Your objective: Below is a listing. Copy each line of it that holds the word "pasaulio".

Information given:
************
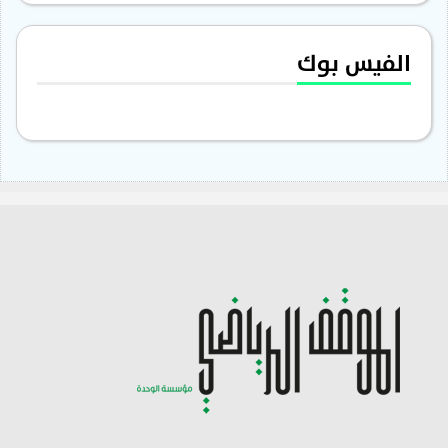
الفيس بوك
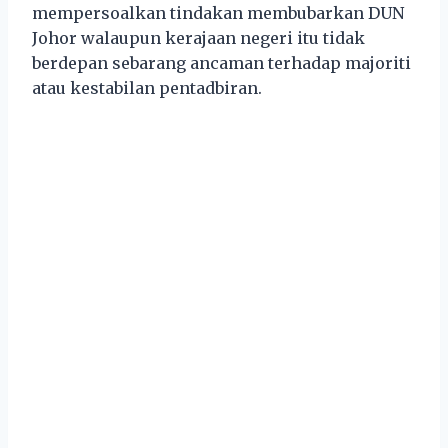
mempersoalkan tindakan membubarkan DUN
Johor walaupun kerajaan negeri itu tidak
berdepan sebarang ancaman terhadap majoriti
atau kestabilan pentadbiran.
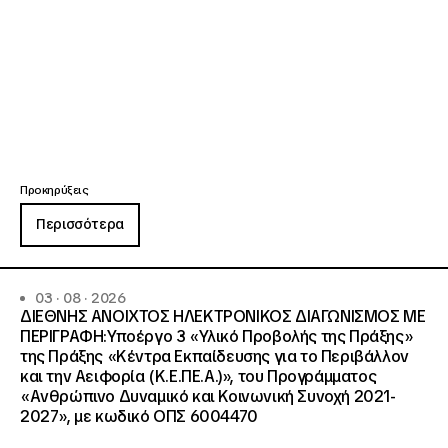
Προκηρύξεις
Περισσότερα
03 · 08 · 2026
ΔΙΕΘΝΗΣ ΑΝΟΙΧΤΟΣ ΗΛΕΚΤΡΟΝΙΚΟΣ ΔΙΑΓΩΝΙΣΜΟΣ ΜΕ
ΠΕΡΙΓΡΑΦΗ:Υποέργο 3 «Υλικό Προβολής της Πράξης»
της Πράξης «Κέντρα Εκπαίδευσης για το Περιβάλλον
και την Αειφορία (Κ.Ε.ΠΕ.Α.)», του Προγράμματος
«Ανθρώπινο Δυναμικό και Κοινωνική Συνοχή 2021-
2027», με κωδικό ΟΠΣ 6004470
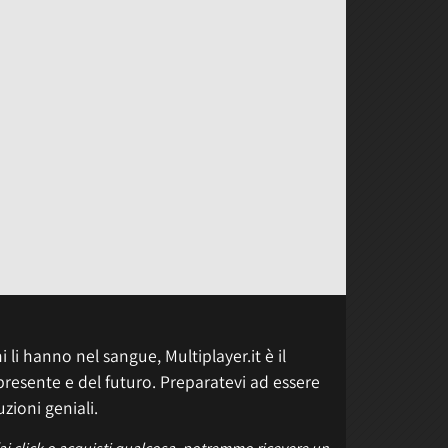
 li hanno nel sangue, Multiplayer.it è il
presente e del futuro. Preparatevi ad essere
uzioni geniali.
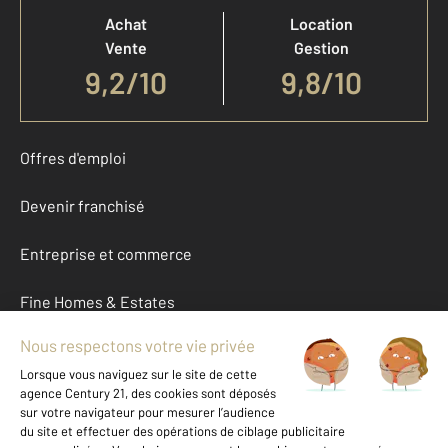
Achat
Location
Vente
Gestion
9,2
/
10
9,8/10
Offres d'emploi
Devenir franchisé
Entreprise et commerce
Fine Homes & Estates
À propos
International
Nous contacter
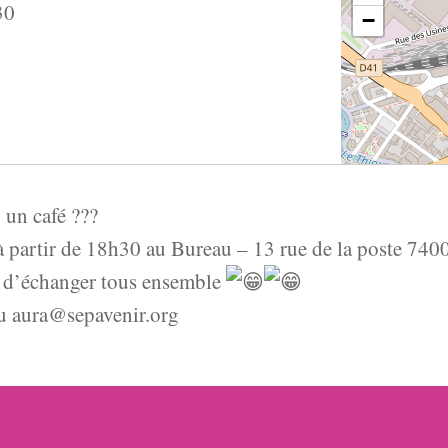
30
−
 un café ???
à partir de 18h30 au Bureau – 13 rue de la poste 740
et d’échanger tous ensemble
u aura@sepavenir.org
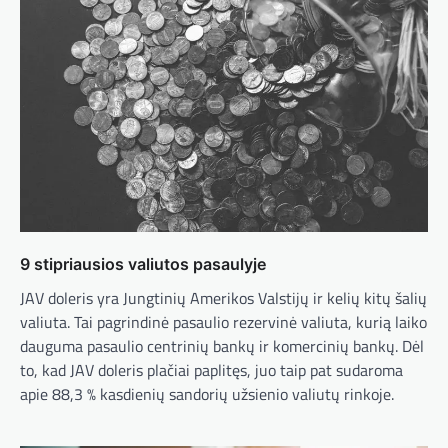
9 stipriausios valiutos pasaulyje
JAV doleris yra Jungtinių Amerikos Valstijų ir kelių kitų šalių
valiuta. Tai pagrindinė pasaulio rezervinė valiuta, kurią laiko
dauguma pasaulio centrinių bankų ir komercinių bankų. Dėl
to, kad JAV doleris plačiai paplitęs, juo taip pat sudaroma
apie 88,3 % kasdienių sandorių užsienio valiutų rinkoje.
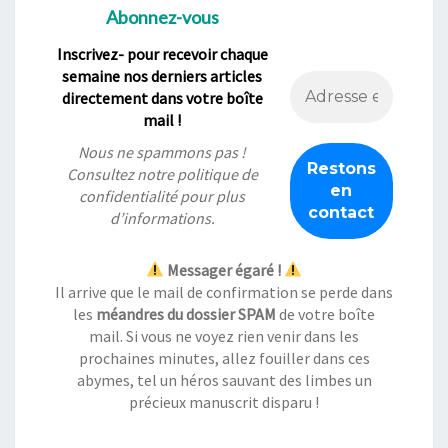
Abonnez-vous
Inscrivez- pour recevoir chaque
semaine nos derniers articles
directement dans votre boîte
mail !
Nous ne spammons pas !
Consultez notre
politique de
confidentialité
pour plus
d’informations.
Messager égaré !
Il arrive que le mail de confirmation se perde dans
les
méandres du dossier SPAM
de votre boîte
mail. Si vous ne voyez rien venir dans les
prochaines minutes, allez fouiller dans ces
abymes, tel un héros sauvant des limbes un
précieux manuscrit disparu !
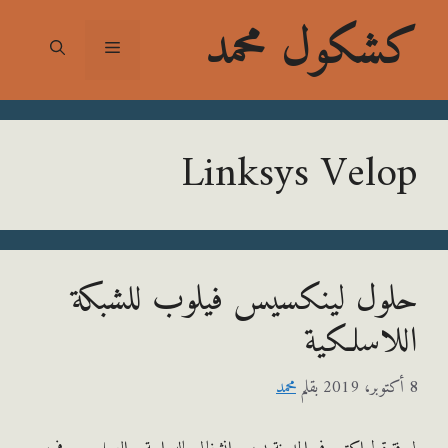
شكول محمد
القائمة
Linksys Vel
ول لينكسيس فيلوب للشبكة
لاسلكية
بقلم
محمد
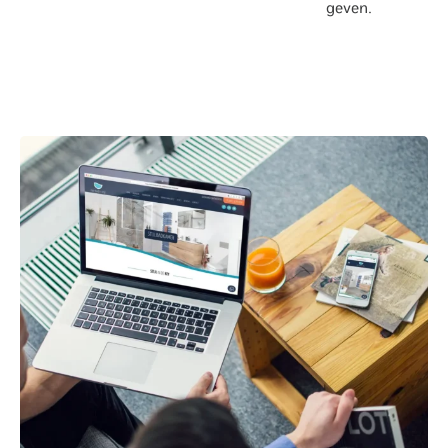
geven.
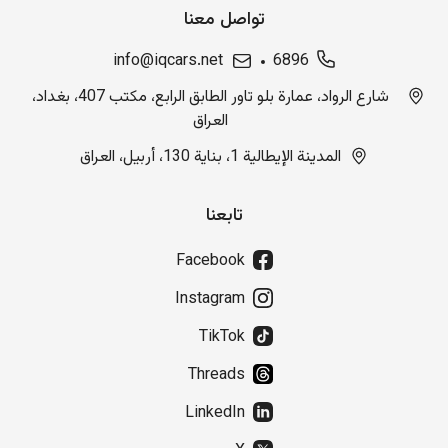
تواصل معنا
info@iqcars.net
6896
شارع الرواد، عمارة بلو تاور الطابق الرابع، مكتب 407، بغداد،
العراق
المدينة الإيطالية 1، بناية 130، أربيل، العراق
تابعنا
Facebook
Instagram
TikTok
Threads
LinkedIn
************
Answer box:
valiuta. Tai pagrindinė pasaulio rezervinė valiuta, kurią laiko
dauguma pasaulio centrinių bankų ir komercinių bankų. Dėl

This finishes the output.